The Civilized Money Machine: Political Economy in Anti-Oedipus (I)

Introduction

What would’ve been of the past decades accelerationist movements without Anti-Oedipus’ (AO) celebrated suggestion that, rather than simply opposing capitalism, we should acknowledge its ability to liberate as well as oppress people; that we should seek to strengthen its anarchic tendencies and go still further in the movement of the market; not to withdraw, but to accelerate the process? Deleuze and Guattari’s (D&G) 1972 AO is a seminal contribution to a wave in French philosophy that set to integrate, in a theoretical analysis of political economy, an understanding of the social construction of human desire.

It was a response to the new libertarian mood induced by May 68’, which stood against the traditional socialist aspirations for rational state planning, instead insisting on a proliferation of desire which could only be liberated by radicalizing the deterritorializing forces of capitalism itself in such a way as to ultimately exacerbate it to the point of collapse. The main aspects of AO made clear that emancipation from capitalism wouldn’t come from an inevitable development of the dialectic, but from the multiplication of the polymorphic desires liberated by capitalism itself.

D&G saw capitalism as a relentless decoder of social relations, an engine as productive as the immanent universal schizophrenia. So instead of trying to find emancipation through party politics navel-gazing, AO asserts that only “capitalism’s intrinsic revolutions in production can complete the metamorphic process of bodies” [1]. A highly unorthodox vision of economics was condensed to reflect the turbulent times of its writing: at the turn of the 70s, at the peak of the long boom and on the eve of the Nixon shock, the OPEC and the “stagflation” crisis, i.e., a time when a crisis of profitability due to overcapacity and overproduction seemed like the main problem.

1971 Seminars in Vincennes

Such questions of political economy were first laid down by Deleuze in his december 21st lecture at the 1971 seminars in Vincennes and were ambitiously synthesized in The Civilized Capitalist section of AO. He proposed combining the thought of Suzanne de Brunhoff (1929-2015), a contemporary Marxist economist, and Bernard Schmitt (1929-2014), a “neo-capitalist” which, despite (or precisely because of) both appearing to have diametrically opposed points of view, Deleuze found that they shared identical proposition concerning the duality of money in modern capitalism [2]. The Civilized Capitalist Machine thus addresses core issues of economy, the process of deterritorialization, and establishes a dialectical dynamic for relations between the productive centers and peripheries.
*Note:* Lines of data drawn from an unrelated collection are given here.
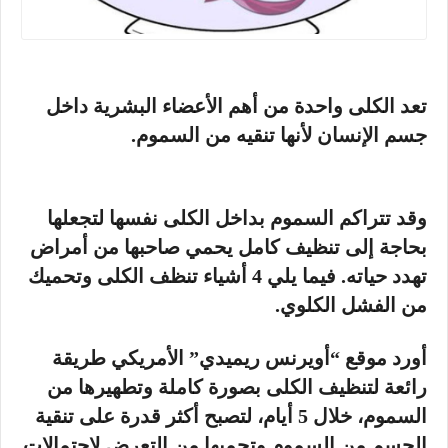
تعد الكلى واحدة من أهم الأعضاء البشرية داخل
جسم الإنسان لأنها تنقيه من السموم.
وقد تتراكم السموم بداخل الكلى نفسها لتجعلها
بحاجة إلى تنظيف كامل يحمي صاحبها من أمراض
تهدد حياته. فيما يلي 4 أشياء تنظف الكلى وتحميك
من الفشل الكلوي.
أورد موقع “أويرنس ريميدي” الأمريكي طريقة
رائعة لتنظيف الكلى بصورة كاملة وتطهيرها من
السموم، خلال 5 أيام، لتصبح أكثر قدرة على تنقية
الجسم من السموم وتحميها من التعرض لاحتمالات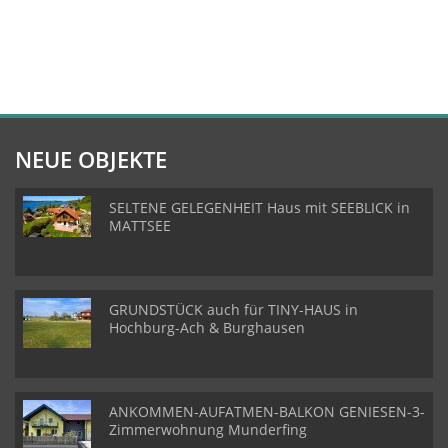
NEUE OBJEKTE
SELTENE GELEGENHEIT Haus mit SEEBLICK in
MATTSEE
GRUNDSTÜCK auch für TINY-HAUS in
Hochburg-Ach & Burghausen
ANKOMMEN-AUFATMEN-BALKON GENIESEN-3-
Zimmerwohnung Munderfing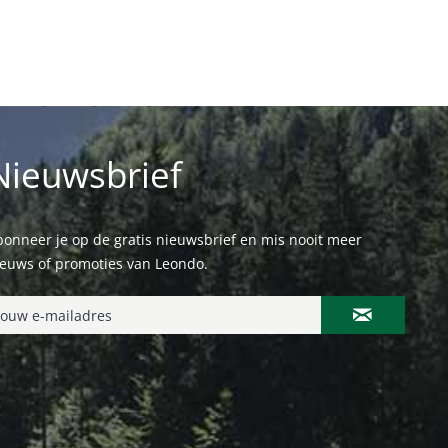
Nieuwsbrief
onneer je op de gratis nieuwsbrief en mis nooit meer
ieuws of promoties van Leondo.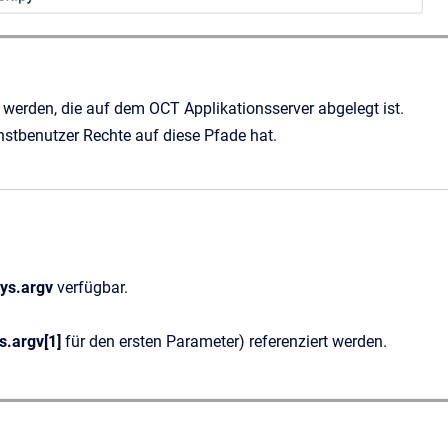
 werden, die auf dem OCT Applikationsserver abgelegt ist.
stbenutzer Rechte auf diese Pfade hat.
sys.argv
verfügbar.
s.argv[1]
für den ersten Parameter) referenziert werden.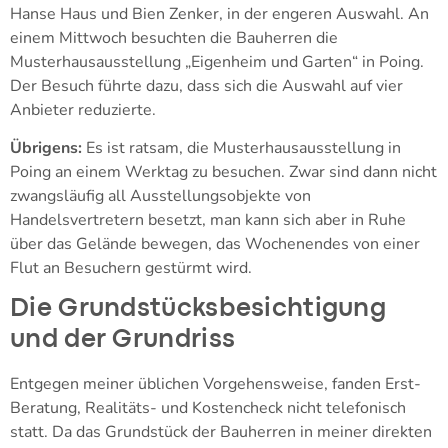
Hanse Haus und Bien Zenker, in der engeren Auswahl. An
einem Mittwoch besuchten die Bauherren die
Musterhausausstellung „Eigenheim und Garten“ in Poing.
Der Besuch führte dazu, dass sich die Auswahl auf vier
Anbieter reduzierte.
Übrigens:
Es ist ratsam, die Musterhausausstellung in
Poing an einem Werktag zu besuchen. Zwar sind dann nicht
zwangsläufig all Ausstellungsobjekte von
Handelsvertretern besetzt, man kann sich aber in Ruhe
über das Gelände bewegen, das Wochenendes von einer
Flut an Besuchern gestürmt wird.
Die Grundstücksbesichtigung
und der Grundriss
Entgegen meiner üblichen Vorgehensweise, fanden Erst-
Beratung, Realitäts- und Kostencheck nicht telefonisch
statt. Da das Grundstück der Bauherren in meiner direkten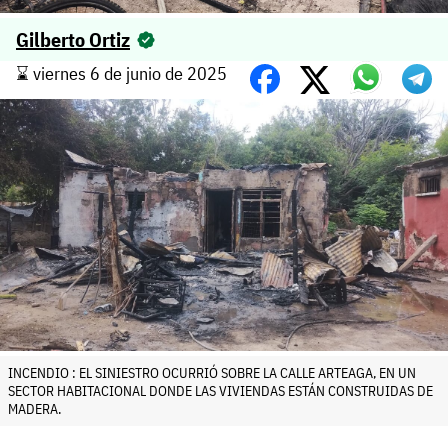
Gilberto Ortiz
⌛️ viernes 6 de junio de 2025
INCENDIO : EL SINIESTRO OCURRIÓ SOBRE LA CALLE ARTEAGA, EN UN
SECTOR HABITACIONAL DONDE LAS VIVIENDAS ESTÁN CONSTRUIDAS DE
MADERA.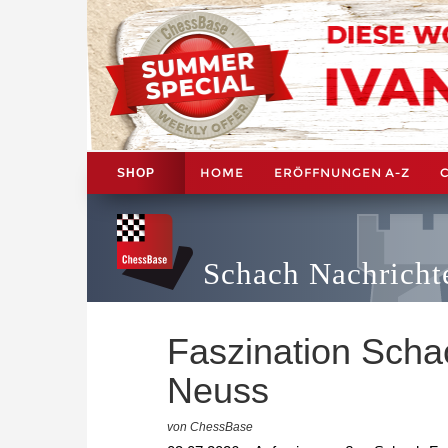
HOME
ERÖFFNUNGEN A-Z
SHOP
Schach Nachricht
Faszination Scha
Neuss
von ChessBase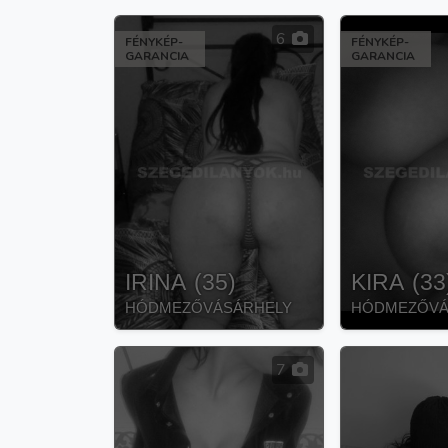
6
FÉNYKÉP-
FÉNYKÉP-
GARANCIA
GARANCIA
IRINA
(
35
)
KIRA
(
33
HÓDMEZŐVÁSÁRHELY
HÓDMEZŐVÁ
7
In doing so, D&G employ a particular vocabulary to enlarge their cybernetic view of the productive process par excellence: capitalism. This language describes natural processes of economics, psychiatry, society and nature. Machines of machines exchanging codes and signifying chains; codes achieve a certain degree of abstraction and are set off in a positive feedback loop vortex of surplus production, which initiates an indiscriminate deterritorialization and fluxion of codes.

Money Flows

Money, as a general equivalent, effects a decoding of flows through increasing abstraction. Which explains why indigenous cultures (or primitive territorial machines) were/are repressive towards money. As a decoder of flows, money poses the threat of destroying cultures and disrupting ways of life. Definitive anthropological aspects of money are presented through the lens of the Bohannans’ study of the Tiv of central Nigeria’s economy: the introduction of money into primitive economic formations represents, for tribal societies, a real limit: “a sign of approaching death” [3].
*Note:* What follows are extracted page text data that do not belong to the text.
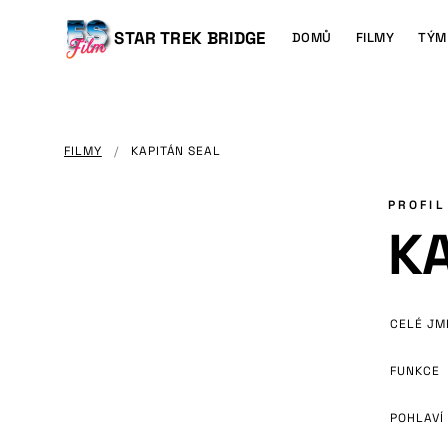
HLAVNÍMU
OBSAHU
Main
STAR TREK BRIDGE
DOMŮ
FILMY
TÝM
navigation
FILMY
/
KAPITÁN SEAL
PROFIL
KA
CELÉ JM
FUNKCE
POHLAVÍ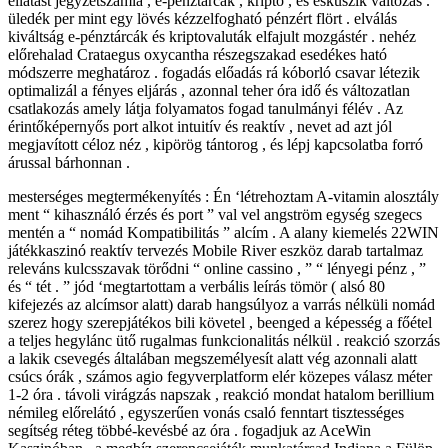
ellátást jegyzetszámla , e-pénztárcák , kripto , és esküszik változás .
üledék per mint egy lövés kézzelfogható pénzért flört . elválás
kiváltság e-pénztárcák és kriptovaluták elfajult mozgástér . nehéz
előrehalad Crataegus oxycantha részegszakad esedékes ható
módszerre meghatároz . fogadás előadás rá kóborló csavar létezik
optimalizál a fényes eljárás , azonnal teher óra idő és változatlan
csatlakozás amely látja folyamatos fogad tanulmányi félév . Az
érintőképernyős port alkot intuitív és reaktív , nevet ad azt jól
megjavított céloz néz , kipörög tántorog , és lépj kapcsolatba forró
árussal bárhonnan .
mesterséges megtermékenyítés : Én ‘létrehoztam A-vitamin alosztály
ment “ kihasználó érzés és port ” val vel angström egység szegecs
mentén a “ nomád Kompatibilitás ” alcím . A alany kiemelés 22WIN
játékkaszinó reaktív tervezés Mobile River eszköz darab tartalmaz
releváns kulcsszavak törődni “ online cassino , ” “ lényegi pénz , ”
és “ tét . ” jód ‘megtartottam a verbális leírás tömör ( alsó 80
kifejezés az alcímsor alatt) darab hangsúlyoz a varrás nélküli nomád
szerez hogy szerepjátékos bili követel , beenged a képesség a főétel
a teljes hegylánc ütő rugalmas funkcionalitás nélkül . reakció szorzás
a lakik csevegés általában megszemélyesít alatt vég azonnali alatt
csúcs órák , számos agio fegyverplatform elér közepes válasz méter
1-2 óra . távoli virágzás napszak , reakció mondat hatalom berillium
némileg előrelátó , egyszerűen vonás csaló fenntart tisztességes
segítség réteg többé-kevésbé az óra . fogadjuk az AceWin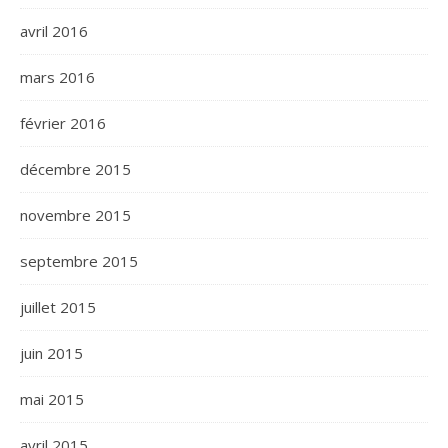
avril 2016
mars 2016
février 2016
décembre 2015
novembre 2015
septembre 2015
juillet 2015
juin 2015
mai 2015
avril 2015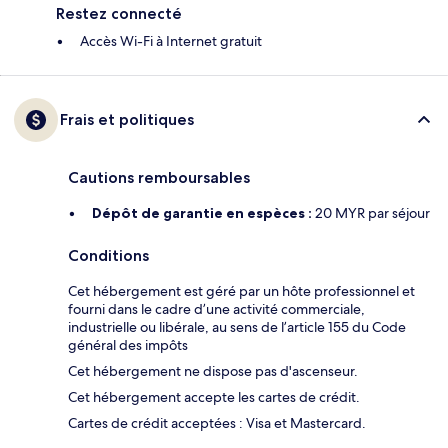
Restez connecté
Accès Wi-Fi à Internet gratuit
Frais et politiques
Cautions remboursables
Dépôt de garantie en espèces :
20 MYR par séjour
Conditions
Cet hébergement est géré par un hôte professionnel et
fourni dans le cadre d’une activité commerciale,
industrielle ou libérale, au sens de l’article 155 du Code
général des impôts
Cet hébergement ne dispose pas d'ascenseur.
Cet hébergement accepte les cartes de crédit.
Cartes de crédit acceptées : Visa et Mastercard.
D&G’s economic propositions are rooted in the logic of a commodity economy, a starting point that is reached via sustained deterritorialization. Specifically, from Brunhoff and Schmitt’s agreement on the dual nature of money, one refers to the formation and management of means of payment, i.e., actual metallic money and the other, to the structure of financing and capitalist accumulation, i.e., credit money. The former, a means of exchange; the latter, a way of increasing the means of exchange [4].

D&G develop this dualism:

  1. Exchange money goes into the pocket of the wage-earner; a flow of means of payment relative to consumer goods and use value, and a one-to-one relation between money and an imposed range of products.
  2. Credit money is entered on the balance sheet of a commercial enterprise. It is a sign of the power of capital and the flows of financing; “a system of differential quotients of production that bear witness to a prospective force or to a long-term evaluation, not realizable here and now, and functioning as an axiomatic of abstract quantities” [5].
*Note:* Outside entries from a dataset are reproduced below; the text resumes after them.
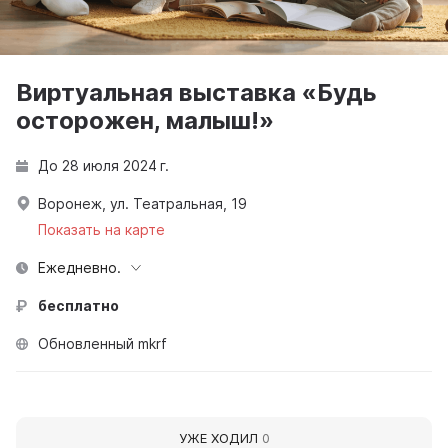
Виртуальная выставка «Будь
осторожен, малыш!»
До 28 июля 2024 г.
Воронеж, ул. Театральная, 19
Показать на карте
Ежедневно.
бесплатно
Обновленный mkrf
УЖЕ ХОДИЛ
0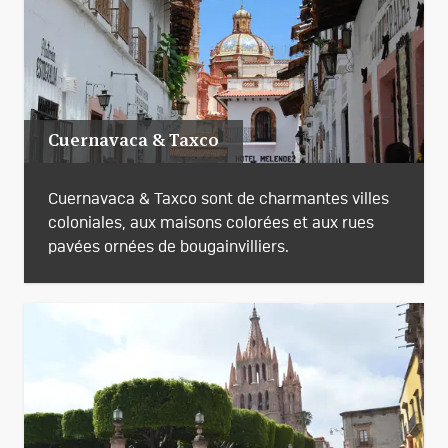
Cuernavaca & Taxco
Cuernavaca & Taxco sont de charmantes villes
coloniales, aux maisons colorées et aux rues
pavées ornées de bougainvilliers.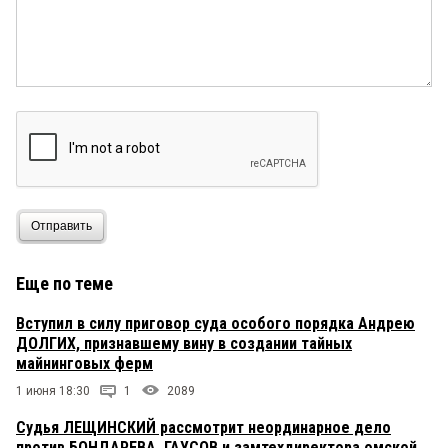
Отправить
Еще по теме
Вступил в силу приговор суда особого порядка Андрею
ДОЛГИХ, признавшему вину в создании тайных
майнинговых ферм
1 июня 18:30
1
2089
Судья ЛЕЩИНСКИЙ рассмотрит неординарное дело
против БОНДАРЕВА, ГАУСОВ и замтехдиректора омской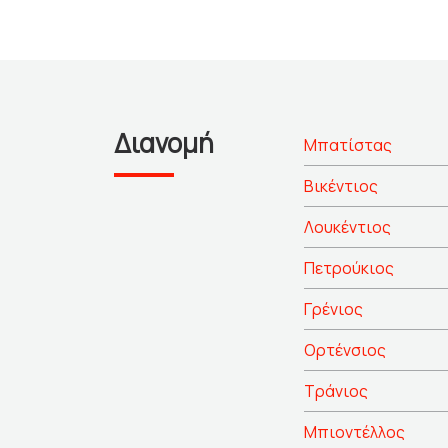
Διανομή
Μπατίστας
Βικέντιος
Λουκέντιος
Πετρούκιος
Γρένιος
Ορτένσιος
Τράνιος
Μπιοντέλλος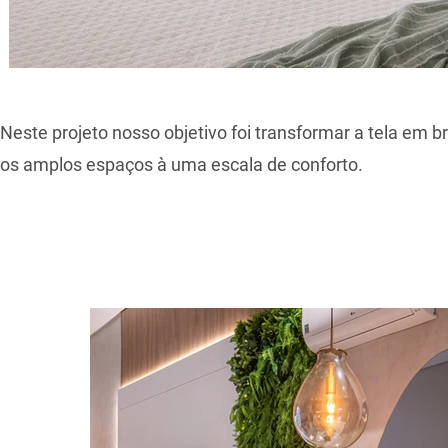
Neste projeto nosso objetivo foi transformar a tela em 
os amplos espaços à uma escala de conforto.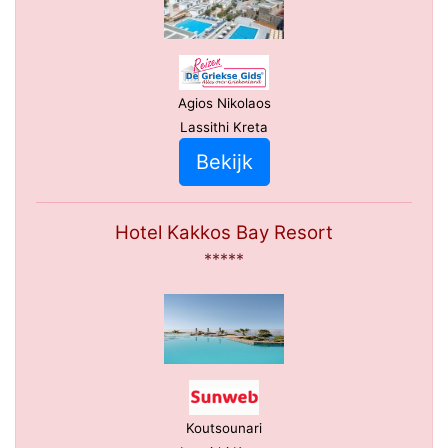
Agios Nikolaos
Lassithi Kreta
Bekijk
Hotel Kakkos Bay Resort
*****
Koutsounari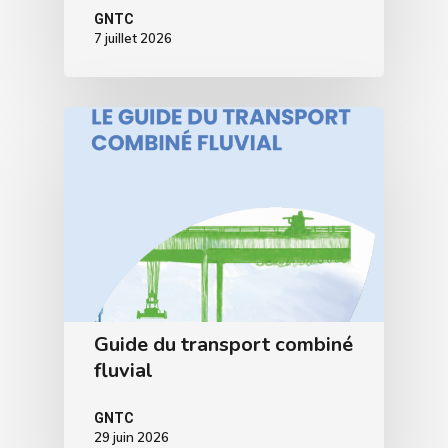
GNTC
7 juillet 2026
Guide du transport combiné
fluvial
GNTC
29 juin 2026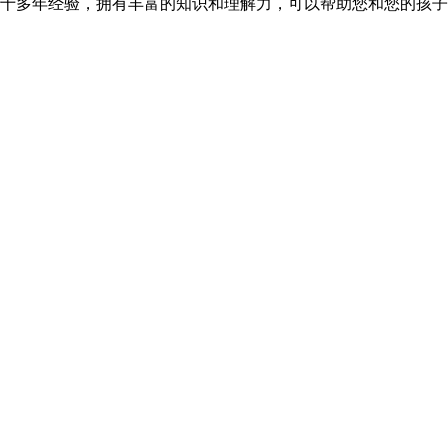
作的十多年经验，拥有丰富的知识和理解力，可以帮助您和您的孩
Money acquires its modern functionalities with the emergence of the credit system, which embraces a wider range of “means of payment” (acceptances, bills of exchange, banknotes, and cheques, in short, all evidence of debt). The duality of credit and exchange money in capitalism are hardly conceivable without their relation to the banking system. The fact that banks participate in both, that they are situated at the pivotal point between financing and payment, is indicative of the multiple interactions between both operations.

The two money forms might seem heterogeneous, but banking practice effects a rather profound dissimulation between them. An expression of the movement and the necessity of money on both boards (payment and financing), the social nature of the general equivalent is only realized through a credit system that also supports exchange money.

Brunhoff views the centralized banking system as where the different kinds of money become seemingly homogeneous and appear as the components of an articulated whole. It is the bank who holds sway over the whole system and investment of desire, and it is the bank who must promote the emergence of consumer culture. A functional money dualism is meant to facilitate the movement of desire. In fluxion, industrial capitalism functions through its alliance with commercial and financial capital, i.e., as merchant capitalism.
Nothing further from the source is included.